The variable names are a bit ambiguous here, and I see how this can be confusing. The function trajectory_alignment() aligns the "source" camera trajectory with our known "target" trajectory and in addition puts it in real-world coordinates (LiDAR coordinates). This target trajectory (_gt_trajcol = e.g. Ignatius_COLMAP_SfM.log) still lives in an arbitrary COLMAP outputted reference frame, therefore we transform it to the LiDAR reference frame using "gt_trans" and do the ICP between the camera positions to get the final trajectory alignment afterwards (its a precursor for the final refinement with the dense point cloud later). The GT in the name _gt_trajcol here just means that it is the camera trajectory we want to get our _traj_toregister aligned to, so its basically the camera trajectory, where we know how it aligns to the GT reconstruction. So to summarize: for this automatic alignment procedure, all we usually have is the "source" camera poses in an arbitrary reference frame, so we need 3 additional things to calculate this "pre-alignment" step (see here)::

1. map_file = for temporal alignment, in case you used different frames from the video than what we provide as image samples. (see tutorial A, case 2 for more details)
2. gt_traj_col = the camera trajectory of the target reconstruction (its not in real world coordinates, its just another reconstruction)
3. gt_trans = the transformation to get gt_traj_col to the actual real-world (Lidar) coordinates

let me know if there are still questions,

[laurelkeys]

Hi Arno,

Thank you for the detailed reply!

Does this mean that – besides gt_traj_col which is in COLMAP's (arbitrary) reference frame – all other data is either in the estimate reconstruction reference frame or in known real-world coordinates? That is:

• COLMAP (arbitrary reference frame):
  • gt_traj_col = read_trajectory(colmap_ref_logfile)
• Estimate reconstruction ("source"):
  • traj_to_register = read_trajectory(traj_path)
  • pcd = o3d.io.read_point_cloud(ply_path)
• Real-world ("target" ground-truth):
  • vol = o3d.visualization.read_selection_polygon_volume(cropfile)
  • gt_pcd = o3d.io.read_point_cloud(gt_filen)

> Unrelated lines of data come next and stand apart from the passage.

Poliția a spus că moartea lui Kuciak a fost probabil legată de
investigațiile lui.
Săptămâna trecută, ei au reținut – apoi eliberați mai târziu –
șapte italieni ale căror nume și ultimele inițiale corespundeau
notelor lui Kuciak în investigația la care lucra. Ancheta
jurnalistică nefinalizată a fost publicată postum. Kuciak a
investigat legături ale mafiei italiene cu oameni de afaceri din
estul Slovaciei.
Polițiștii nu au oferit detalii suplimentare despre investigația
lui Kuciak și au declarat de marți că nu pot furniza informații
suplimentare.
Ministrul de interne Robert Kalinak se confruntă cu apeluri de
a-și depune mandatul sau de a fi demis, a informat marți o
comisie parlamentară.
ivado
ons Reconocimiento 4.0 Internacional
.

And so, gt_trans = np.loadtxt(alignment) is a transformation matrix from COLMAP to "target" (i.e. real-world), while trajectory_transform is a transformation from "source" to "target" (and so are the three r*.transformation)?

[arknapit]

Exactly: trajectory_transform is the rough pre-alignment using the camera positions, and the registration refinment is done using the dense pointclouds.

[laurelkeys]

Awesome, thank you for the replies!